Cheers

The numbers of people potentially offended or irritated by this post grow in my mind with every passing second. Nevertheless, it happened on County Road 21, and seemed to me both true and beautiful.

Dinner time was drawing to a close. My son thought he remembered that it was All Soul’s Day. I explained that All Saints Day was Nov. 1, All Souls Day on Nov. 2, and therefore past. Remembering the dead is not something I do easily. Sometimes I celebrate my mother’s birthday. Sometimes I do not. Although the dead I know now include my mother, my paternal grandparents, and my miscarried children, it is only on some days that I find myself comfortable loving across the chasm that divides us. The loving seems too often to come with aching.
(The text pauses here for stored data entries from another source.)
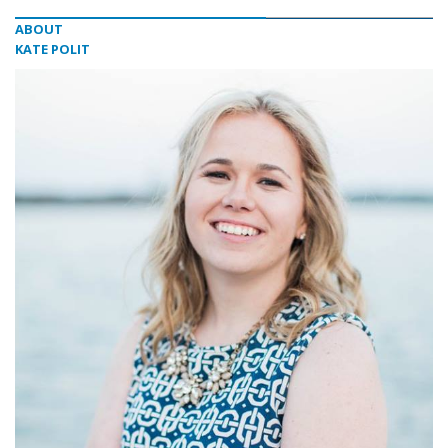
ABOUT
KATE POLIT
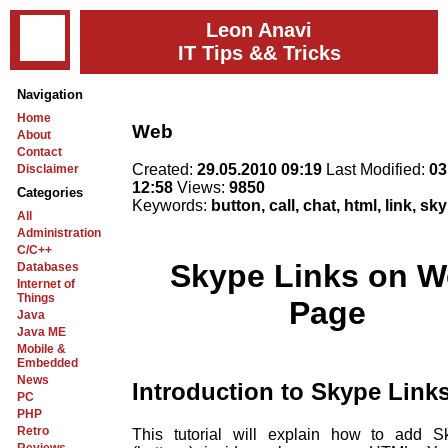
Leon Anavi
IT Tips && Tricks
Navigation
Home
Web
About
Contact
Created:
29.05.2010 09:19
Last Modified:
03
Disclaimer
12:58
Views:
9850
Categories
Keywords:
button, call, chat, html, link, s
All
Administration
C/C++
Skype Links on 
Databases
Internet of
Things
Page
Java
Java ME
Mobile &
Embedded
News
Introduction to Skype Link
PC
PHP
Retro
This tutorial will explain how to add S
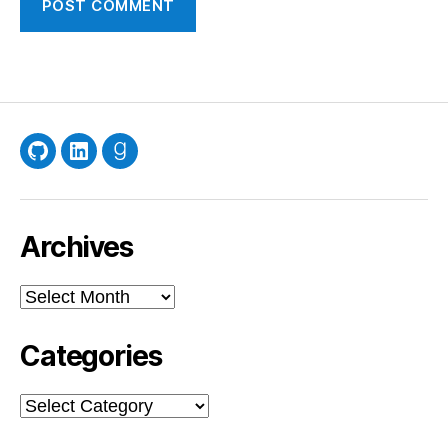
GitHub
LinkedIn
Goodreads
Archives
Archives
Categories
Categories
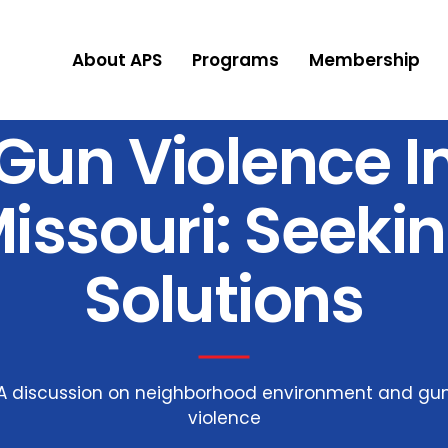
About APS
Programs
Membership
Gun Violence I
issouri: Seeki
Solutions
A discussion on neighborhood environment and gu
violence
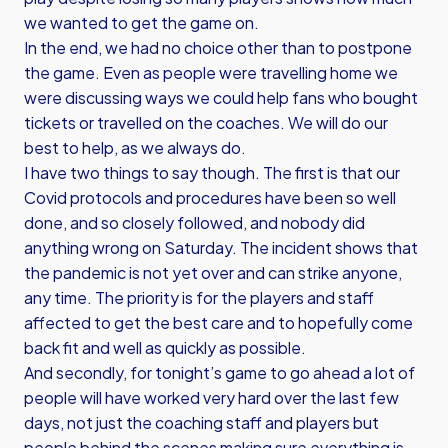
we wanted to get the game on.
In the end, we had no choice other than to postpone
the game. Even as people were travelling home we
were discussing ways we could help fans who bought
tickets or travelled on the coaches. We will do our
best to help, as we always do.
I have two things to say though. The first is that our
Covid protocols and procedures have been so well
done, and so closely followed, and nobody did
anything wrong on Saturday. The incident shows that
the pandemic is not yet over and can strike anyone,
any time. The priority is for the players and staff
affected to get the best care and to hopefully come
back fit and well as quickly as possible.
And secondly, for tonight’s game to go ahead a lot of
people will have worked very hard over the last few
days, not just the coaching staff and players but
people behind the scenes making sure everything is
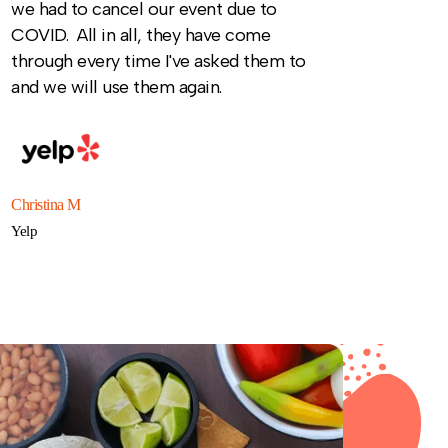
we had to cancel our event due to
COVID. All in all, they have come
through every time I've asked them to
and we will use them again.
Christina M
Yelp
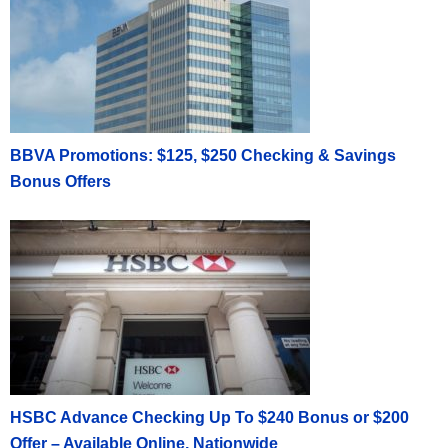
BBVA Promotions: $125, $250 Checking & Savings
Bonus Offers
HSBC Advance Checking Up To $240 Bonus or $200
Offer – Available Online, Nationwide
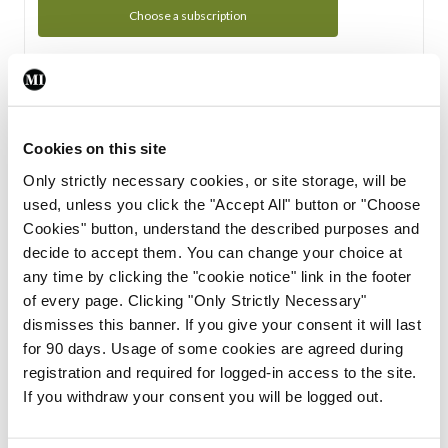
Choose a subscription
Subscription Tour
From all of us here at the Medical Independent, we would
Cookies on this site
like to extend a warm welcome to you. See whats Included
Only strictly necessary cookies, or site storage, will be
in your subscription.
used, unless you click the "Accept All" button or "Choose
Cookies" button, understand the described purposes and
Start Tour
decide to accept them. You can change your choice at
any time by clicking the "cookie notice" link in the footer
Support
of every page. Clicking "Only Strictly Necessary"
dismisses this banner. If you give your consent it will last
Cant find what you are looking for? Feel free to get in touch
for 90 days. Usage of some cookies are agreed during
with our support team.
registration and required for logged-in access to the site.
If you withdraw your consent you will be logged out.
Contact Support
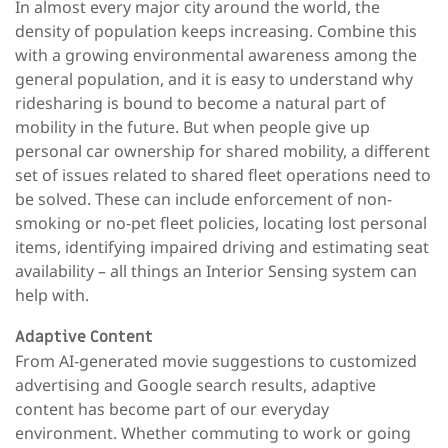
In almost every major city around the world, the
density of population keeps increasing. Combine this
with a growing environmental awareness among the
general population, and it is easy to understand why
ridesharing is bound to become a natural part of
mobility in the future. But when people give up
personal car ownership for shared mobility, a different
set of issues related to shared fleet operations need to
be solved. These can include enforcement of non-
smoking or no-pet fleet policies, locating lost personal
items, identifying impaired driving and estimating seat
availability – all things an Interior Sensing system can
help with.
Adaptive Content
From AI-generated movie suggestions to customized
advertising and Google search results, adaptive
content has become part of our everyday
environment. Whether commuting to work or going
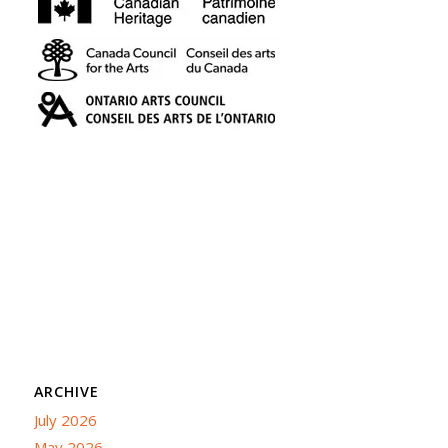
ARCHIVE
July 2026
May 2026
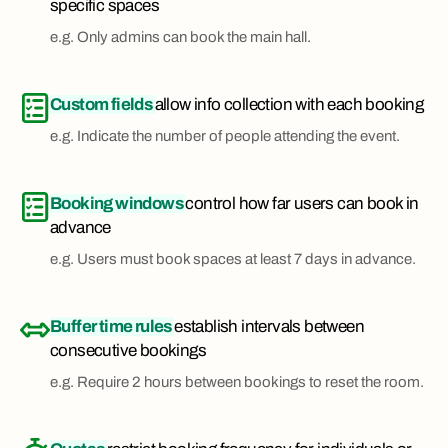
specific spaces
e.g. Only admins can book the main hall.
Custom fields
allow info collection with each booking
e.g. Indicate the number of people attending the event.
Booking windows
control how far users can book in
advance
e.g. Users must book spaces at least 7 days in advance.
Buffer time rules
establish intervals between
consecutive bookings
e.g. Require 2 hours between bookings to reset the room.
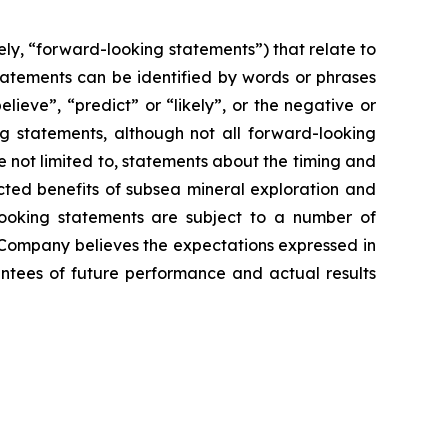
ly, “forward-looking statements”) that relate to
tatements can be identified by words or phrases
elieve”, “predict” or “likely”, or the negative or
ng statements, although not all forward-looking
 not limited to, statements about the timing and
ected benefits of subsea mineral exploration and
-looking statements are subject to a number of
 Company believes the expectations expressed in
ntees of future performance and actual results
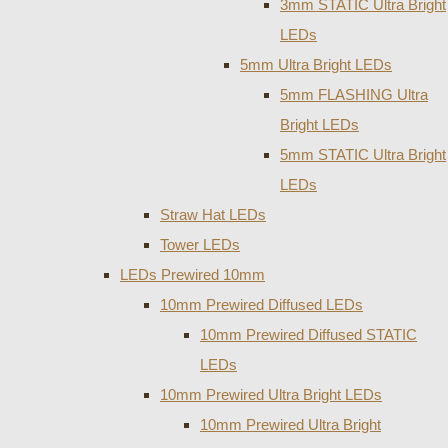
3mm STATIC Ultra Bright
LEDs
5mm Ultra Bright LEDs
5mm FLASHING Ultra
Bright LEDs
5mm STATIC Ultra Bright
LEDs
Straw Hat LEDs
Tower LEDs
LEDs Prewired 10mm
10mm Prewired Diffused LEDs
10mm Prewired Diffused STATIC
LEDs
10mm Prewired Ultra Bright LEDs
10mm Prewired Ultra Bright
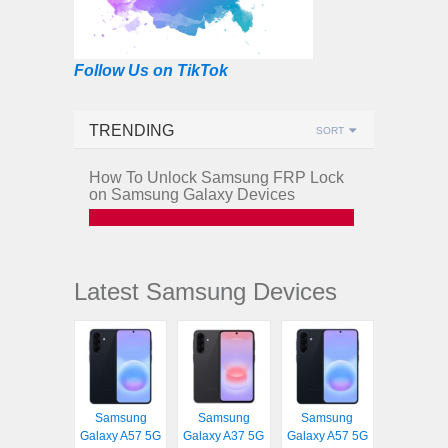
Follow Us on TikTok
TRENDING
SORT
How To Unlock Samsung FRP Lock
on Samsung Galaxy Devices
Latest Samsung Devices
Samsung
Samsung
Samsung
Galaxy A57 5G
Galaxy A37 5G
Galaxy A57 5G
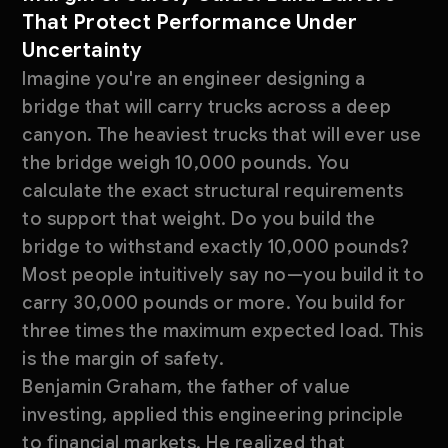
That Protect Performance Under
Uncertainty
Imagine you're an engineer designing a
bridge that will carry trucks across a deep
canyon. The heaviest trucks that will ever use
the bridge weigh 10,000 pounds. You
calculate the exact structural requirements
to support that weight. Do you build the
bridge to withstand exactly 10,000 pounds?
Most people intuitively say no—you build it to
carry 30,000 pounds or more. You build for
three times the maximum expected load. This
is the margin of safety.
Benjamin Graham, the father of value
investing, applied this engineering principle
to financial markets. He realized that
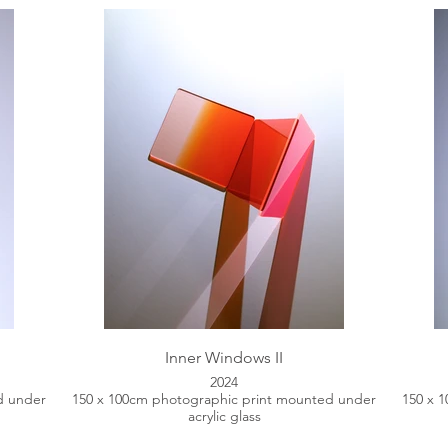
Inner Windows II
2024
d under
150 x 100cm photographic print mounted under
150 x 
acrylic glass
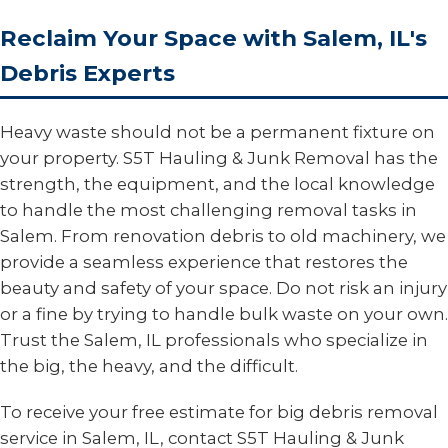
Reclaim Your Space with Salem, IL's
Debris Experts
Heavy waste should not be a permanent fixture on
your property. S5T Hauling & Junk Removal has the
strength, the equipment, and the local knowledge
to handle the most challenging removal tasks in
Salem. From renovation debris to old machinery, we
provide a seamless experience that restores the
beauty and safety of your space. Do not risk an injury
or a fine by trying to handle bulk waste on your own.
Trust the Salem, IL professionals who specialize in
the big, the heavy, and the difficult.
To receive your free estimate for big debris removal
service in Salem, IL, contact S5T Hauling & Junk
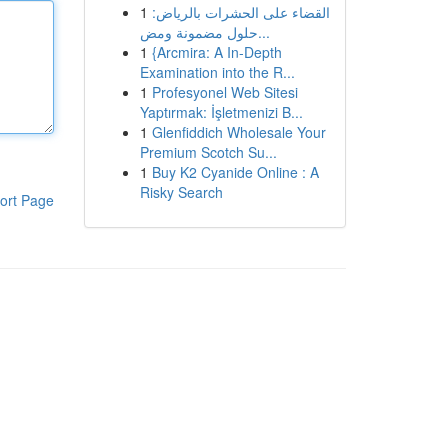
1
القضاء على الحشرات بالرياض:
حلول مضمونة ومض...
1
{Arcmira: A In-Depth
Examination into the R...
1
Profesyonel Web Sitesi
Yaptırmak: İşletmenizi B...
1
Glenfiddich Wholesale Your
Premium Scotch Su...
1
Buy K2 Cyanide Online : A
Risky Search
ort Page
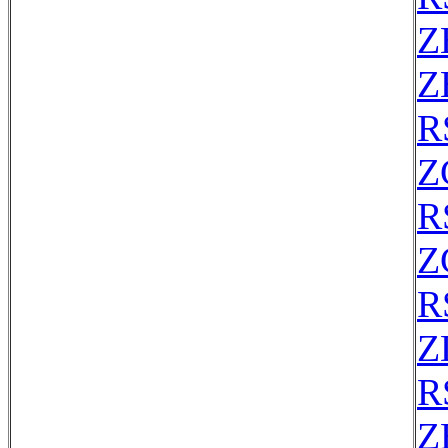
Z
Z
R
Z
R
Z
R
Z
R
Z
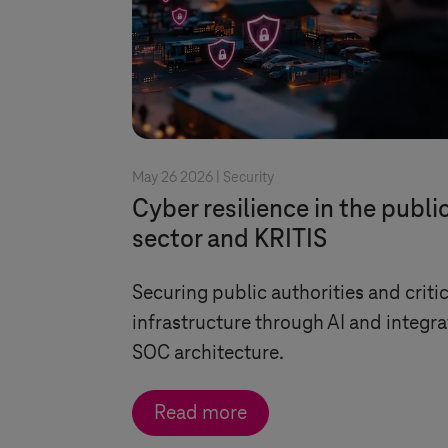
May 26 2026 |
Security
Cyber resilience in the publi
sector and KRITIS
Securing public authorities and critic
infrastructure through AI and integr
SOC architecture.
Read more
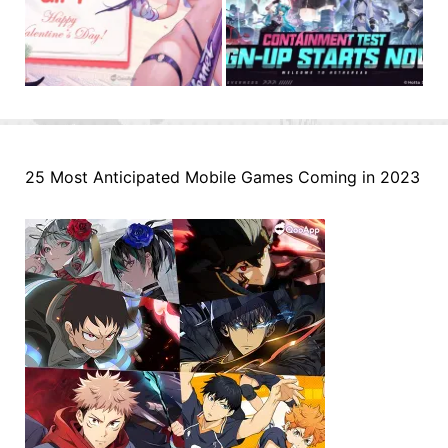
25 Most Anticipated Mobile Games Coming in 2023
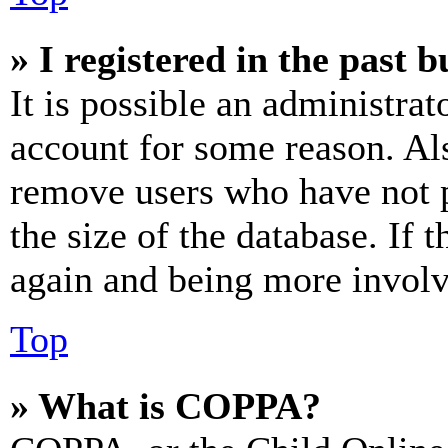
» I registered in the past 
It is possible an administrat
account for some reason. Al
remove users who have not p
the size of the database. If 
again and being more involv
Top
» What is COPPA?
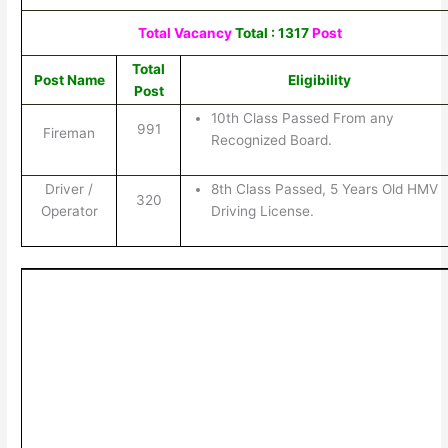
Total Vacancy
Total : 1317
Post
Total
Post Name
Eligibility
Post
10th Class Passed From any
991
Fireman
Recognized Board.
Driver /
8th Class Passed, 5 Years Old HMV
320
Operator
Driving License.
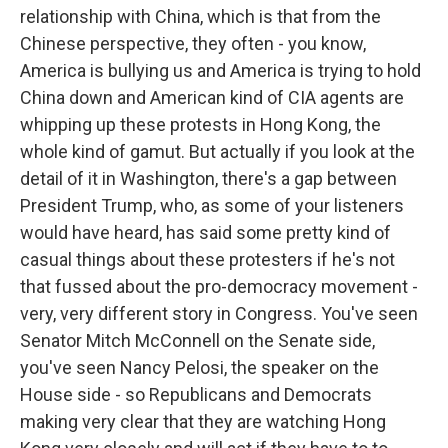
relationship with China, which is that from the
Chinese perspective, they often - you know,
America is bullying us and America is trying to hold
China down and American kind of CIA agents are
whipping up these protests in Hong Kong, the
whole kind of gamut. But actually if you look at the
detail of it in Washington, there's a gap between
President Trump, who, as some of your listeners
would have heard, has said some pretty kind of
casual things about these protesters if he's not
that fussed about the pro-democracy movement -
very, very different story in Congress. You've seen
Senator Mitch McConnell on the Senate side,
you've seen Nancy Pelosi, the speaker on the
House side - so Republicans and Democrats
making very clear that they are watching Hong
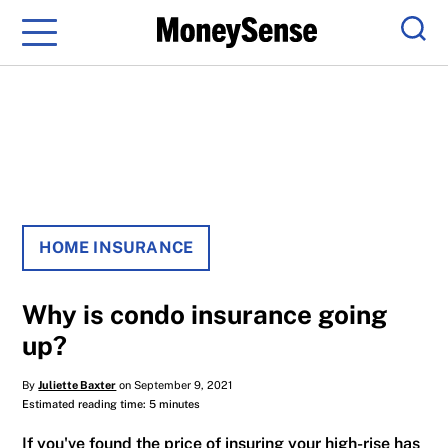
Menu
Sear
HOME INSURANCE
Why is condo insurance going
up?
By
Juliette Baxter
on September 9, 2021
Estimated reading time: 5 minutes
If you've found the price of insuring your high-rise has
This difficulty with the dead does not exist for my children. Maybe because they have tasted death mostly in farm animals, or maybe because they are children and see things differently. My son didn’t worry himself with fine lines of time and place.

“I’m going to say a prayer anyway,” he said cheerfully. Chewing. Thinking. We waited.

“Ok everybody, get your glass. I’m asking this prayer for all the people in palliative care right now.  Cheers.” He raised his glass and waited for us to clink glasses with him.

“Do you know what palliative care means?” I asked.

“Yeah. It’s people that are dying.” He smiled and raised his glass to clink against mine.

The idea was very enthusiastically received. Other children’s prayers and glass clinking quickly followed. Their father tried valiantly to maintain the dignity of the occasion while being asked to clink his beer bottle with everyone after each of the prayers. We made it through without laughing until we cried by avoiding each other’s eyes until it was all over.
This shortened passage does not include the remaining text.